JI slams Nepra for favouring KE
2025-05-30
KARACHI: Amid rising temperatures and long power outages in the city, Jamaati-Islami (JI) on Thursday wrote a strong letter to the head of the National Electric Power Regulatory Authority (Nepra), accusing the body of maintaining `double standards` and having an `anti-Karachi bias` in its recent decisions on K-Electric`s tariffs and recovery policies.In his letter, the JI Karachi chief Monem Zafar slammed the Nepra`s approval allowing KE to transfer recovery losses, ie, losses due to unpaid bills by defaulters, onto law-abiding consumers.
He called the decision not only unjust, but also discriminatory, stating that no such precedent exists for distribution companies in other cities of the country.
He emphasised that Karachi`s consumers, who regularly pay their electricity bills, are being punished for KE`s inefficiency, mismanagement and failure to ensure effective recovery from defaulters.
`Why is K-Electric being favoured? Is Nepra`s claim of a uniform national tariff merely a hollow slogan?` the JI leader questioned in the letter.
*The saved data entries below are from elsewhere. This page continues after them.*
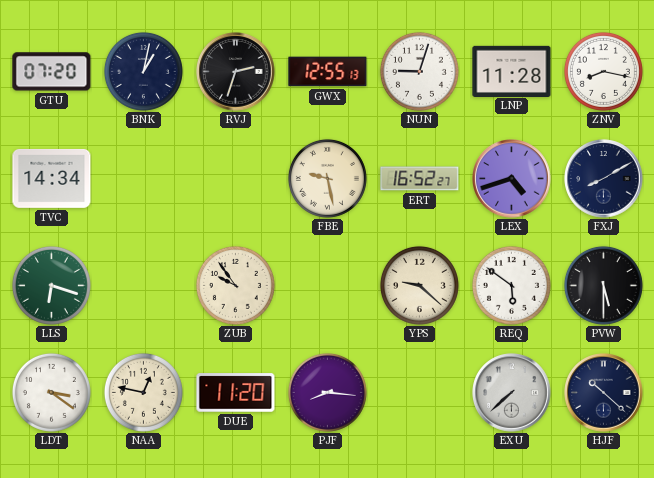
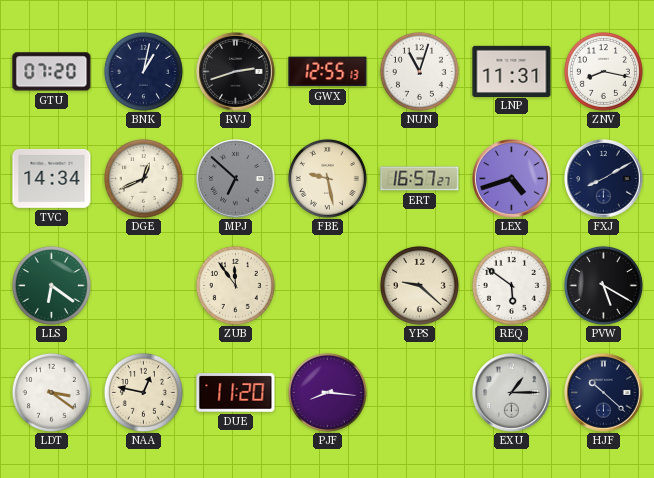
RVJ: 2:33 -> 2:42
NUN: 9:03 -> 11:03
LNP: 11:28 -> 11:31
DGE: none -> 12:41
MPJ: none -> 6:52
ERT: 16:52 -> 16:57
LLS: 6:18 -> 6:21
ZUB: 9:54 -> 11:54
PVW: 5:30 -> 5:20
EXU: 7:38 -> 1:15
According to the letter, the Nepra`s decision to set Karachi`s base electricitytariff at Rs40 per unit, compared to the national average of Rs35, is a blatant example of unfair treatment. He warned that this move would burden Karachi`s residents with billions of rupees in additional yearly costs, who are already enduring the country`s highest electricity prices and chronic load-shedding.
The letter also highlighted Nepra`s approval of KE`s multi-year tariff framework, which would allow the utility to collect Rs97bn from Karachi`s citizens in the fiscal year 2024-25 alone. This financial burden, Mr Zafar claimed, is just the beginning, with more to follow until 2030. He further raised alarm over an additional Rs76bn that Nepra is reportedly preparing to approve in favour of KE under the guise of ` the right of claim,` again to be recovered from paying consumers.
`These developments come at a timewhen Karachi is facing one of the worst electricity crises in years. Frequent power outages, especially during the sweltering heat and looming heatwaves, are pushing residents to the brink while both Nepra and the federal government maintain a criminal silence,` said the JI leader.
He demanded that Nepra immediately reverse its decision to shift recovery losses onto consumers, implement a uniform base tariff across the country and take disciplinary action against KE for its ongoing failure to provide uninterrupted power supply. Mr Zafar also called for the cancellation of KE`s license and recommended that the federal government supply cheaper electricity to Karachi through the National Transmission and Despatch Company (NTDC). In a major policy departure, the Nepra had a couple of days ago approved KE`s request to incorporate unrecovered bills into its consumer tariff starting with a recovery shortfall of 6.75 per cent in 2023-24, gradually declining to 3.5pc by 2029-30. The Nepra set KE`s base tariff at Rs40 per unit for the fiscal year 2023-24, which is almost 40pc higher than even the national average tariff of about Rs28 per unit in 2025-26 for the 10 public sector power distribution companies (Discos).
MQM-P demands legal action against KE Though the government expressed `serious concerns` over a series of recent determinations by Nepra favouring KE and announced its decision to challenge them for being against the interests of the government, consumers and taxpayers, its own ally doesn`t sound convinced with the its `hollow announcement.
Echoing similar sentiments, members of the Sindh Assembly from the Muttahida Qaumi Movement-Pakistan(MQM-P) expressed outrage over the deteriorating power situation in Karachi.
In a statement release from the party`s Bahadurabad headquarters, MQM-P legislators accused the KE of holding the city hostage and systematically violating citizens` basic rights.
They pointed out that despite having all necessary resources and receiving massive payments from consumers, KE has failed to ensure even the minimum supply of electricity. `Power outages exceeding sixteen hours a day in the country`s economic hub are simply inexplicable,` the statement read. The lawmakers accused the KE of deliberately failing to meet its contractual obligations.
Even after more than two decades, K-Electric has not added a single megawatt to the national grid under the terms of its agreement, they said, adding that the city`s crumbling power infrastructure is a testament to the utility`s persistent failure.
The MQM-P called upon Prime Minister Shehbaz Sharif to intervene personally, urging him to rescue the people of Karachi from what they termed a `power mafia`.